## [What you need to do]
Only a number is wanted here: the number of lines of the data that include "your".

==*==

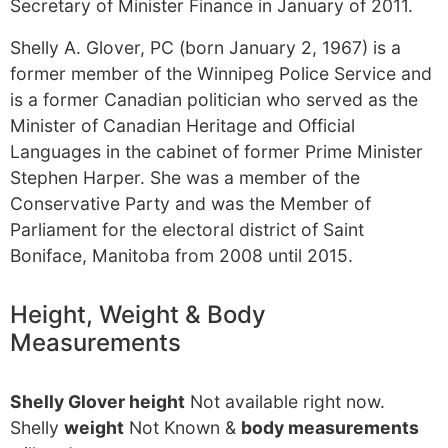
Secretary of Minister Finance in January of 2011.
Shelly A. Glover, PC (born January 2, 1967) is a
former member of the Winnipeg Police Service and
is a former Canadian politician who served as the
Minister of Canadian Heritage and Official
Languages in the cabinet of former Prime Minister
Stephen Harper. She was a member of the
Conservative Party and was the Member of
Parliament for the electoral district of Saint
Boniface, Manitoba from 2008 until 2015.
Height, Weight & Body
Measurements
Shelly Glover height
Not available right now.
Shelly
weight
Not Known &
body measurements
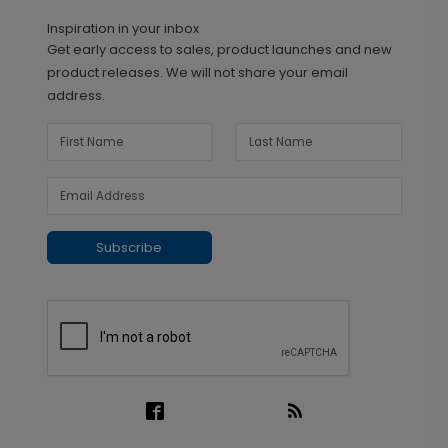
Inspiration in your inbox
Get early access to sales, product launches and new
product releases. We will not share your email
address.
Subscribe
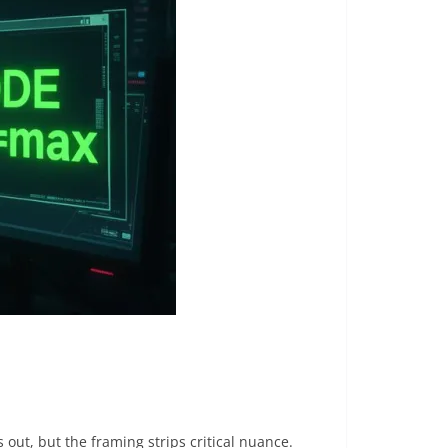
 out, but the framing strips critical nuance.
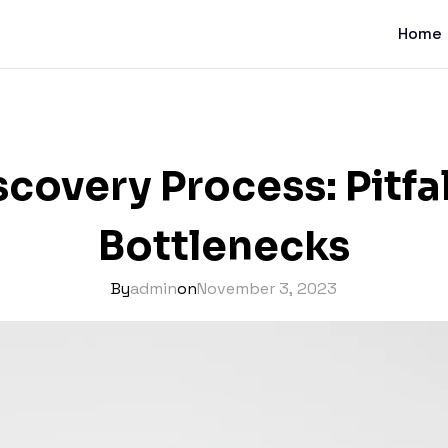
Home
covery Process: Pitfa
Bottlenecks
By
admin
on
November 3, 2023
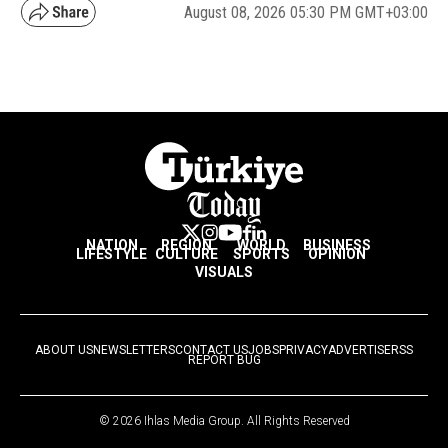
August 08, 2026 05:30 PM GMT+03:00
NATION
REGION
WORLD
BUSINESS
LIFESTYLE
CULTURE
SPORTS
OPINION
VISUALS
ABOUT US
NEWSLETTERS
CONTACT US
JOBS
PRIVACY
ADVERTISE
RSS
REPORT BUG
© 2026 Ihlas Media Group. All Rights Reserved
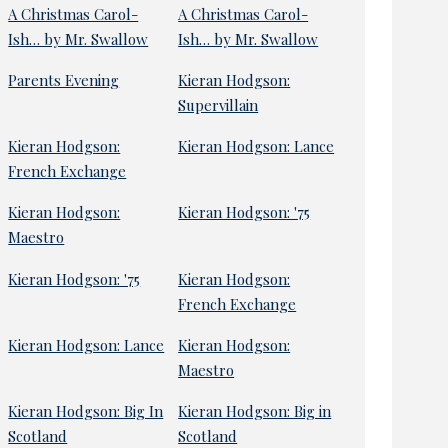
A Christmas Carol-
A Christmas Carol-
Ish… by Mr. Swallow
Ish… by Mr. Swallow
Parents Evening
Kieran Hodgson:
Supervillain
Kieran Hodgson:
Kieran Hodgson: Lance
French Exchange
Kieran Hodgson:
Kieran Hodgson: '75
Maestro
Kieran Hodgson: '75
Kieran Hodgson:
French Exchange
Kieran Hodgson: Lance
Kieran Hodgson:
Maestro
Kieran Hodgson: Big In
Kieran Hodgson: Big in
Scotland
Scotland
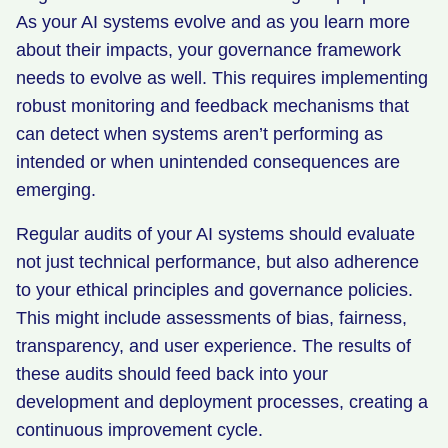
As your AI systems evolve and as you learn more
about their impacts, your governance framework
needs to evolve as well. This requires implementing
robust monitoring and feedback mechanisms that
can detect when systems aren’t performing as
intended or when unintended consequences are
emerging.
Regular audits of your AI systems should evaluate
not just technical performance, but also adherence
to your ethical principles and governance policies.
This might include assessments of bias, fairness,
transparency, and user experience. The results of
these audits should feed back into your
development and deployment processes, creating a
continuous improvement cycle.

==*==

## [Final answer]
7